The current approach for assessing the safety of railway track includes the inspection of track geometry, usually with the use of an automated track-recording car. Track geometry measurements, such as gage, surface, alignment, cross level, and twist, are measured and compared with predefined limits, usually railway or government defined standards. These standards, while often loosely based on the dynamic behavior of select rail vehicles, are generally defined based on what can actually be measured by the recording cars, rather than what conditions increase the risk of vehicle/track related derailments.

This approach, while effective, in general, still does not capture all of the conditions that can lead to a vehicle/track related derailment. This can be clearly seen in Figure 7, which shows a three-year history of US derailments that were reported to be caused either by track geometry problems or by poor dynamic response of the rail vehicle. Derailments caused by poor rail vehicle dynamics make up a significant percentage of those reported as geometric or dynamic causes3.

Here too a need for a more focused, risk-based approach was identified. Specifically, a method for assessing track geometry based, not only on static geometry standards, but also on the interaction between the track and vehicle. This endeavor has led to the development of dynamic simulation model that is used to perform this real-time analysis using a continuous input stream of track geometry data (on the track geometry car). The objective is to identify locations producing unsafe vehicle performance in the field and provide the railroad with an immediate defect report that will allow them to take fast corrective action.

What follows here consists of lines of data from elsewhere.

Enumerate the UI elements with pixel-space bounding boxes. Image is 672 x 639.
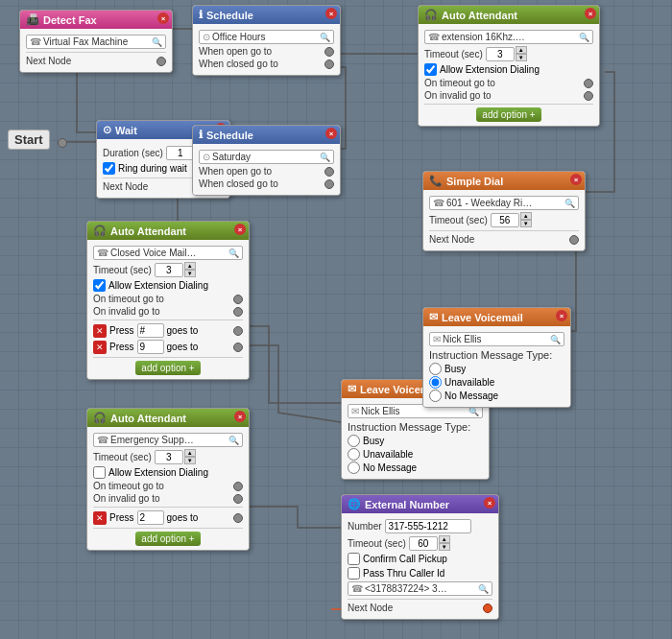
en-spin-up[interactable]: ▲	[439, 535, 450, 543]
en-caller-field[interactable]: ☎ <3178837224> 317-88: 🔍	[348, 581, 492, 596]
aa2-allow-ext-check[interactable]	[93, 279, 106, 292]
lv1-unavail-radio[interactable]	[348, 448, 360, 461]
lv2-unavail-radio[interactable]	[429, 376, 442, 389]
aa3-press1-key[interactable]	[137, 510, 164, 525]
lv2-field[interactable]: ✉ Nick Ellis 🔍	[429, 332, 564, 346]
en-spin[interactable]: ▲ ▼	[409, 535, 450, 551]
when-closed-connector[interactable]	[324, 59, 334, 69]
sat-closed-connector[interactable]	[324, 179, 334, 189]
aa3-spin-down[interactable]: ▼	[184, 457, 196, 464]
lv1-nomsg-radio[interactable]	[348, 462, 360, 474]
aa3-invalid-connector[interactable]	[233, 494, 243, 504]
aa3-spin[interactable]: ▲ ▼	[155, 449, 196, 464]
sat-open-connector[interactable]	[324, 167, 334, 177]
sat-search[interactable]: 🔍	[320, 153, 330, 162]
sd-search[interactable]: 🔍	[564, 199, 575, 208]
lv1-search[interactable]: 🔍	[468, 407, 479, 416]
aa2-press1-connector[interactable]	[233, 326, 243, 336]
aa2-close[interactable]: ×	[234, 224, 246, 235]
sd-spin-down[interactable]: ▼	[520, 220, 532, 227]
sat-field[interactable]: ⊙ Saturday 🔍	[199, 150, 334, 164]
next-node-connector[interactable]	[156, 57, 166, 66]
aa2-spin-arrows[interactable]: ▲ ▼	[184, 262, 196, 277]
wait-duration-input[interactable]	[166, 146, 195, 160]
aa2-field[interactable]: ☎ Closed Voice Mail HQ 20 🔍	[93, 246, 243, 260]
aa3-close[interactable]: ×	[234, 411, 246, 422]
lv2-search[interactable]: 🔍	[550, 335, 561, 344]
aa2-spin-up[interactable]: ▲	[184, 262, 196, 270]
lv2-close[interactable]: ×	[556, 310, 567, 321]
en-close[interactable]: ×	[484, 497, 495, 509]
aa1-spin-up[interactable]: ▲	[516, 46, 527, 54]
lv2-nomsg-radio[interactable]	[429, 390, 442, 402]
en-search[interactable]: 🔍	[478, 584, 489, 594]
aa1-spin-down[interactable]: ▼	[516, 54, 527, 61]
aa2-press1-del[interactable]: ✕	[93, 324, 107, 338]
aa2-body: ☎ Closed Voice Mail HQ 20 🔍 Timeout (sec…	[87, 240, 249, 379]
aa2-press2-key[interactable]	[137, 340, 164, 354]
aa3-press1-del[interactable]: ✕	[93, 511, 107, 525]
aa2-spin[interactable]: ▲ ▼	[155, 262, 196, 277]
sd-field[interactable]: ☎ 601 - Weekday Ring Gr. 🔍	[429, 196, 579, 210]
aa2-invalid-connector[interactable]	[233, 307, 243, 317]
aa1-invalid-connector[interactable]	[584, 91, 593, 101]
sd-spin[interactable]: ▲ ▼	[491, 212, 532, 227]
en-timeout-input[interactable]	[409, 536, 438, 551]
aa1-field[interactable]: ☎ extension 16Khz.wav 🔍	[424, 30, 593, 44]
aa3-add-btn[interactable]: add option +	[135, 532, 200, 546]
lv2-unavail-row: Unavailable	[429, 376, 564, 389]
aa1-spin-arrows[interactable]: ▲ ▼	[516, 46, 527, 61]
aa3-add-option[interactable]: add option +	[93, 532, 243, 546]
simple-dial-body: ☎ 601 - Weekday Ring Gr. 🔍 Timeout (sec)…	[423, 190, 585, 250]
en-number-input[interactable]	[385, 519, 471, 533]
en-spin-arrows[interactable]: ▲ ▼	[439, 535, 450, 551]
sd-timeout-input[interactable]	[491, 213, 519, 227]
when-open-connector[interactable]	[324, 47, 334, 57]
sd-spin-up[interactable]: ▲	[520, 212, 532, 220]
lv1-busy-radio[interactable]	[348, 435, 360, 447]
sd-next-connector[interactable]	[569, 235, 579, 245]
schedule-sat-close[interactable]: ×	[325, 128, 337, 139]
aa2-add-option[interactable]: add option +	[93, 361, 243, 375]
aa3-timeout-input[interactable]	[155, 450, 183, 464]
aa3-timeout-connector[interactable]	[233, 482, 243, 491]
lv2-busy-radio[interactable]	[429, 363, 442, 375]
search-icon[interactable]: 🔍	[152, 37, 162, 47]
aa1-field-row: ☎ extension 16Khz.wav 🔍	[424, 30, 593, 44]
office-field[interactable]: ⊙ Office Hours 🔍	[199, 30, 334, 44]
aa1-add-option[interactable]: add option +	[424, 107, 593, 122]
sd-spin-arrows[interactable]: ▲ ▼	[520, 212, 532, 227]
aa1-search[interactable]: 🔍	[579, 33, 589, 42]
detect-fax-close[interactable]: ×	[157, 12, 169, 24]
aa1-timeout-connector[interactable]	[584, 79, 593, 88]
wait-ring-check[interactable]	[103, 162, 115, 175]
aa3-field[interactable]: ☎ Emergency Support HQ. 🔍	[93, 433, 243, 447]
aa2-timeout-input[interactable]	[155, 263, 183, 277]
en-confirm-check[interactable]	[348, 553, 360, 565]
aa3-allow-ext-check[interactable]	[93, 466, 106, 479]
aa2-press1-key[interactable]	[137, 323, 164, 338]
aa2-add-btn[interactable]: add option +	[135, 361, 200, 375]
en-next-connector[interactable]	[483, 604, 492, 613]
schedule-office-close[interactable]: ×	[325, 8, 337, 19]
aa1-timeout-spin[interactable]: ▲ ▼	[486, 46, 527, 61]
detect-fax-field[interactable]: ☎ Virtual Fax Machine 🔍	[26, 35, 166, 49]
aa1-close[interactable]: ×	[585, 8, 596, 19]
aa1-allow-ext-check[interactable]	[424, 63, 437, 76]
aa2-press2-del[interactable]: ✕	[93, 341, 107, 354]
aa3-press1-connector[interactable]	[233, 513, 243, 523]
simple-dial-close[interactable]: ×	[570, 174, 582, 185]
aa3-spin-up[interactable]: ▲	[184, 449, 196, 457]
aa2-spin-down[interactable]: ▼	[184, 270, 196, 277]
sd-phone-icon: ☎	[433, 198, 444, 208]
en-spin-down[interactable]: ▼	[439, 543, 450, 551]
aa2-press2-connector[interactable]	[233, 343, 243, 352]
aa2-timeout-connector[interactable]	[233, 295, 243, 304]
aa1-add-btn[interactable]: add option +	[476, 107, 540, 122]
aa1-timeout-input[interactable]	[486, 47, 515, 61]
aa3-search[interactable]: 🔍	[228, 436, 239, 445]
en-passthru-check[interactable]	[348, 567, 360, 580]
aa2-search[interactable]: 🔍	[228, 248, 239, 258]
aa3-spin-arrows[interactable]: ▲ ▼	[184, 449, 196, 464]
search-icon-2[interactable]: 🔍	[320, 33, 330, 42]
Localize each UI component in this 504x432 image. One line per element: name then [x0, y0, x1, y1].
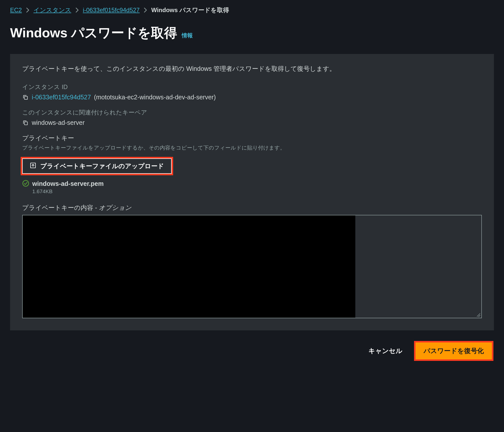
private-key-help: プライベートキーファイルをアップロードするか、その内容をコピーして下のフィールド…: [22, 144, 482, 151]
instance-id-link[interactable]: i-0633ef015fc94d527: [32, 94, 91, 101]
uploaded-file-row: windows-ad-server.pem 1.674KB: [22, 180, 482, 194]
svg-point-3: [23, 180, 28, 186]
keypair-name: windows-ad-server: [32, 119, 85, 126]
copy-icon[interactable]: [22, 94, 29, 101]
private-key-title: プライベートキー: [22, 134, 482, 142]
private-key-textarea-wrap: [22, 215, 482, 318]
private-key-content-label: プライベートキーの内容 - オプション: [22, 204, 482, 212]
breadcrumb-current: Windows パスワードを取得: [151, 6, 229, 14]
chevron-right-icon: [26, 7, 29, 13]
upload-icon: [30, 162, 36, 170]
chevron-right-icon: [144, 7, 147, 13]
chevron-right-icon: [75, 7, 79, 13]
page-title: Windows パスワードを取得: [10, 24, 177, 42]
cancel-button[interactable]: キャンセル: [363, 343, 407, 359]
upload-button-label: プライベートキーファイルのアップロード: [40, 162, 164, 170]
breadcrumb-link-instance-id[interactable]: i-0633ef015fc94d527: [83, 7, 140, 14]
uploaded-file-size: 1.674KB: [32, 188, 104, 194]
upload-private-key-button[interactable]: プライベートキーファイルのアップロード: [22, 158, 172, 174]
breadcrumb: EC2 インスタンス i-0633ef015fc94d527 Windows パ…: [10, 6, 494, 14]
keypair-label: このインスタンスに関連付けられたキーペア: [22, 108, 482, 117]
svg-rect-0: [24, 96, 27, 99]
success-check-icon: [22, 180, 29, 188]
decrypt-password-button[interactable]: パスワードを復号化: [416, 342, 492, 359]
svg-rect-1: [24, 122, 27, 125]
breadcrumb-link-ec2[interactable]: EC2: [10, 7, 22, 14]
page-title-row: Windows パスワードを取得 情報: [10, 24, 494, 42]
keypair-row: windows-ad-server: [22, 119, 482, 126]
copy-icon[interactable]: [22, 120, 29, 126]
resize-grip-icon[interactable]: [476, 312, 480, 317]
instance-id-label: インスタンス ID: [22, 83, 482, 91]
private-key-textarea[interactable]: [23, 215, 481, 318]
footer-actions: キャンセル パスワードを復号化: [10, 342, 494, 359]
info-link[interactable]: 情報: [182, 32, 193, 39]
panel-intro-text: プライベートキーを使って、このインスタンスの最初の Windows 管理者パスワ…: [22, 65, 482, 73]
instance-id-row: i-0633ef015fc94d527 (mototsuka-ec2-windo…: [22, 94, 482, 101]
breadcrumb-link-instances[interactable]: インスタンス: [34, 6, 71, 14]
instance-name-paren: (mototsuka-ec2-windows-ad-dev-ad-server): [94, 94, 216, 101]
main-panel: プライベートキーを使って、このインスタンスの最初の Windows 管理者パスワ…: [10, 54, 494, 330]
uploaded-file-name: windows-ad-server.pem: [32, 180, 104, 187]
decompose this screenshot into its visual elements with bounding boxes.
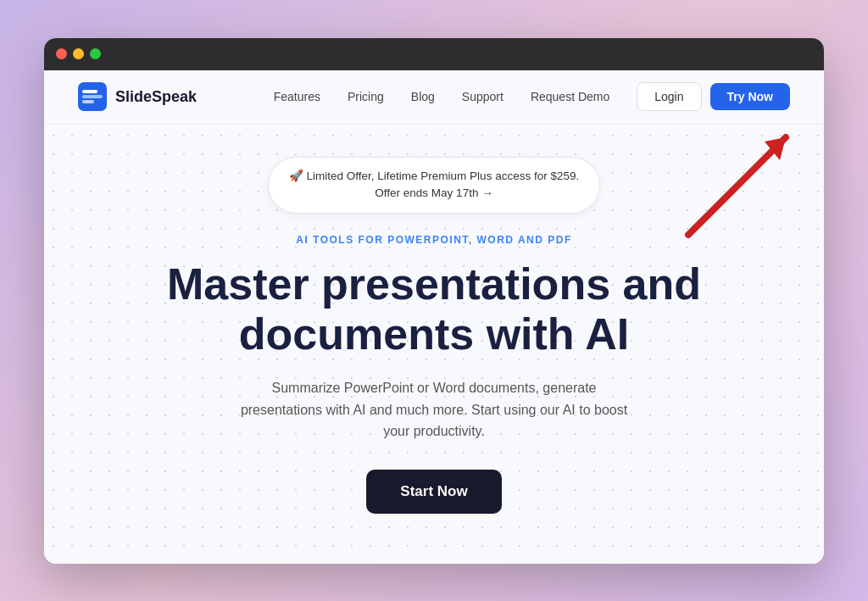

In order to be a practical and effective system, any such real time analysis tool must identify locations in track likely to result in dynamically unsafe vehicle performance. Such a system must be capable of running in real-time on board a track geometry vehicle traveling at full track speed and to simultaneously different vehicle types and speeds. This is to ensure a comprehensive analysis that takes into account the variations in vehicle response due to such attributes as truck spacing, weight, and variations in truck suspension characteristics, etc. The desire to assess track safety for a range of simulated speeds stems from the fact that not all derailments occur precisely at track speed; many occur during operations well below posted speed limits.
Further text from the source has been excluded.